Transitivity and either Reflexivity or Irreflexivity.

For transitivity, even though it is not completely necessary for the concept of order ( i can think of many examples in the real-world, like some specific food chains ), i can understand how it can be important in Mathematics.

But I was just wondering why do we need to add :
. reflexivity ( $\forall x ( x R x ) $ ) or
. irreflexivity ( $\forall x \neg ( x R x)$ ).

Why are the Reflexivity axiom or the Irreflexivity axiom so important ?

Without those axioms, we would still include all the currently covered cases but would also let a relation like R = { (a,a), (a,b), (b,c),(a,c) } be an order relation.

I'm really a beginner in this whole deal of order, so excuse my possible ignorance.

Thanks in advance.

Answer 1

Antisymmetry and transitivity are the guarantors of order.

Reflexivity and irreflexivity provide the duality of partiality and strictness.

A partial order relation must be reflexive, antisymmetric, and transitive.   They behave analogously to $\leqslant$ , which is conceptually useful.

A strict order relation must be irreflexive, antisymmetric, and transitive.   They behave analogously to $<$ , which is conceptually useful.

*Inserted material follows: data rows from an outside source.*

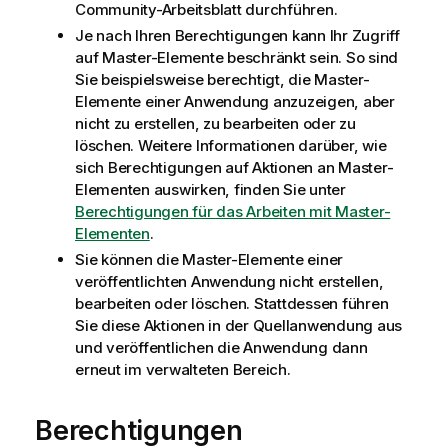
Community-Arbeitsblatt durchführen.
Je nach Ihren Berechtigungen kann Ihr Zugriff
auf Master-Elemente beschränkt sein. So sind
Sie beispielsweise berechtigt, die Master-
Elemente einer Anwendung anzuzeigen, aber
nicht zu erstellen, zu bearbeiten oder zu
löschen. Weitere Informationen darüber, wie
sich Berechtigungen auf Aktionen an Master-
Elementen auswirken, finden Sie unter
Berechtigungen für das Arbeiten mit Master-
Elementen
.
Sie können die Master-Elemente einer
veröffentlichten Anwendung nicht erstellen,
bearbeiten oder löschen. Stattdessen führen
Sie diese Aktionen in der Quellanwendung aus
und veröffentlichen die Anwendung dann
erneut im verwalteten Bereich.
Berechtigungen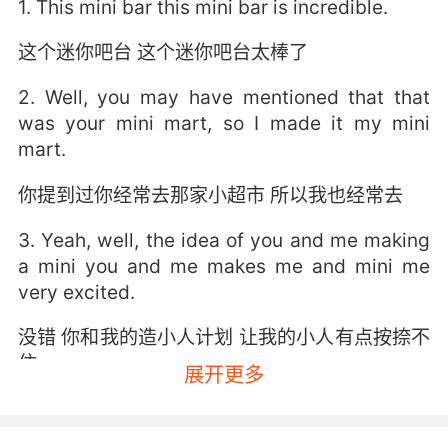
1. This mini bar this mini bar is incredible.
这个迷你吧台 这个迷你吧台太棒了
2. Well, you may have mentioned that that
was your mini mart, so I made it my mini
mart.
你提到过你经常去那家小超市 所以我也经常去
3. Yeah, well, the idea of you and me making
a mini you and me makes me and mini me
very excited.
没错 你和我的造小人计划 让我的小人有点按捺不
住
展开更多
4. mini. ...mini your ministroke might be
affecting your ability to work at your highest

You could define an antisymmetric and transitive relationship which is neither reflexive nor irreflexive.   It could be considered an order relation; but it will be neither partial nor strict.

Answer 2

You could define a relation with only anti-symmetry, or only anti-symmetry and transitivity, but having reflexivity(irreflexivity) is just... nice. For any total reflexive ordering $R$, you can define a related irreflexive order $R^*$(the order, sans $xRx \forall x$) or vice versa in which you can say things like if $aRb$ and $\neg(aR^*b)$, then $a=b$.

That being said, what you are talking about is just a more general relation. Language exists to talk about it(anti-symmetric transitive relations), but it isn't the most commonly talked about type of relation so it doesn't get a special name(like order).

Answer 3

The notion you are referring to is called a partial equivalence relation.

If you're asking why strict and partial orders are defined to require antireflexivity and reflexivity, well, the answer is just "that's the definition."

You may find that the notion of a partial equivalence relation captures your intuitive "essence" of what an "order" in the common sense on a set is, and thus may think that when we talk about an "order", we don't need reflexivity or antireflexivity, and we should be referring to partial equivalence relations when we use that language, but at that point we are just debating about what we should call things.

Partial equivalence relations, strict and partial orders, they are all just words. What matters is that all of these notions are clearly defined. The generalization you are referring to is defined, and you can talk about it.

If we didn't require strict and partial orders to have antireflexivity and reflexivity, then we would just have new names for those relations that did have those properties.